BIOKRAFTSTOFFE

Alter Wein in grünen Schläuchen
Von Robert Poth · · 2007/05

Die aktuelle weltweite Ankurbelung der Produktion von Biokraftstoffen ist nationalen energie- und agrarpolitischen Interessen zu verdanken. Der Klimaschutz spielt eine Nebenrolle.

„Infektiös“ sei der Enthusiasmus rund um den Biokraftstoff-Sektor, heißt es in einer aktuellen Analyse der weltweiten Entwicklungen, verfasst für die Interamerikanische Entwicklungsbank (IADB). Und virulent, müsste hinzugefügt werden: Eine regelrechte Welle schwappt um den Globus, seit die steigenden Ölpreise die Wirtschaftlichkeit der Produktion von Ethanol und Biodiesel kräftig erhöht haben – ziemlich dauerhaft vor allem in Brasilien, wo Ethanol aus Zuckerrohr im Schnitt bereits ab einem Ölpreis von weniger als 35 US-Dollar pro Barrel konkurrenzfähig ist.
Nicht nur von Washington und Brüssel, sondern auch in Japan, China, Brasilien, Indien, Thailand, Malaysia oder Indonesien werden Beimischungsvorgaben für Ethanol und Biodiesel etabliert oder erhöht, die das zukünftige Marktvolumen erheblich vergrößern und gleichzeitig absichern. Seit 2000 hat sich die weltweite Produktion von Bioethanol verdreifacht, die von Biodiesel seit 2002 verfünffacht, vor allem getrieben vom starken Wachstum in den USA bzw. in der EU.
Mit knapp 20 Mrd. Liter Ethanol aus Mais haben die USA im Vorjahr den jahrzehntelangen Spitzenreiter Brasilien überholt, wo die Ethanolproduktion bereits seit der ersten Ölkrise in den 1970er Jahren staatlich gefördert wurde; dort deckt Ethanol mittlerweile rund 40% des Benzinverbrauchs im Straßenverkehr. Weltweit lag der entsprechende Anteil von Biokraftstoffen im Vorjahr zwar nur bei 1,6%, doch der Umsatz der Branche erreichte nach Angaben des Beratungsunternehmens Clean Edge bereits 20,5 Mrd. Dollar.
Brasilien ist mittlerweile zum zentralen Akteur eines Süd-Süd-Technologietransfers in Sachen Ethanolproduktion aufgestiegen, ob in Kooperation mit afrikanischen Ländern, Indien oder Indonesien; mit dem Nachbarland Argentinien droht dagegen ein „Biodieselkrieg“ sowohl um Exportmärkte als auch um den durch die neuen Biodieselbeimischungsvorschriften (2% bis 2008) geschaffenen Inlandsmarkt: Biodiesel aus Soja kann in Argentinien um Einiges billiger produziert werden.

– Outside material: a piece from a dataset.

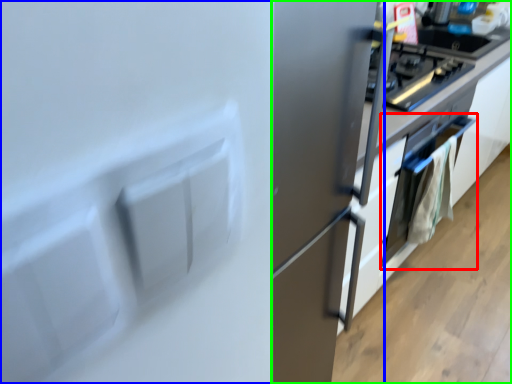 Question: Based on their relative distances, which object is farther from oven (highlighted by a red box)? Choose from fridge (highlighted by a blue box) and cabinetry (highlighted by a green box).

Choices:
 (A) fridge
 (B) cabinetry

Answer: (A) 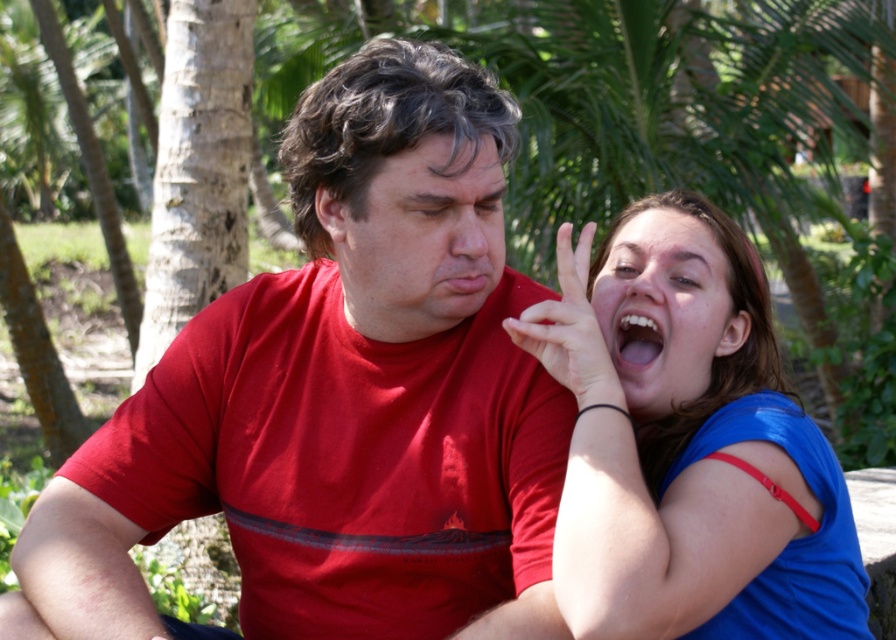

In den letzten Monaten hat sich die Dynamik weiter verstärkt. Zuerst war es im Jänner US-Präsident George Bush, der das ehrgeizige Ziel vorgab, bis 2017 25% des Benzinverbrauchs oder rund 130 Mrd. Liter mit „alternativen“ Kraftstoffen zu decken – mehr als das Sechsfache der Menge von 2006; die EU folgte Anfang März mit der verbindlichen Vorgabe, bis 2020 mindestens 10% des verkehrsbedingten Benzin- und Dieselverbrauchs durch Biokraftstoffe zu ersetzen – eine Verzehnfachung gegenüber dem Stand von 2005. Diese Expansionspläne dürften den teilweise atemberaubenden Visionen eines internationalen Bioenergiehandels, die auf Regierungsebene, von internationalen Organisationen und diversen Lobbys gehegt werden, weiteren Antrieb geliefert haben.
Biokraftstoffen wird das Potenzial zugeschrieben, den weltweiten Handel mit Energie und Agrarprodukten weitgehend umzukrempeln. In weniger als 20 Jahren könnte Brasilien das „Saudi-Arabien des Ethanols“ werden und zehn Prozent des weltweiten Treibstoffverbrauchs im Verkehrssektor liefern, sogar afrikanische Länder könnten zu regelrechten „Biokraftstoff-Supermächten“ aufsteigen: Laut Biopact.com, einer nach eigenen Angaben privaten Bioenergie-Lobby, könnte Angola 2050 mit Biokraftstoffexporten Ölexporte von 2,6 Millionen Barrel pro Tag ersetzen; die niederschlagsreiche Region von Angola über Sambia bis Mosambik könnte mehr Ethanol aus Mais produzieren als die USA, glaubt etwa die First National Bank im südafrikanischen Johannesburg; allein in Indonesien werden Biodieselkapazitäten auf Palmölbasis bis zu 100 Mrd. Liter anvisiert.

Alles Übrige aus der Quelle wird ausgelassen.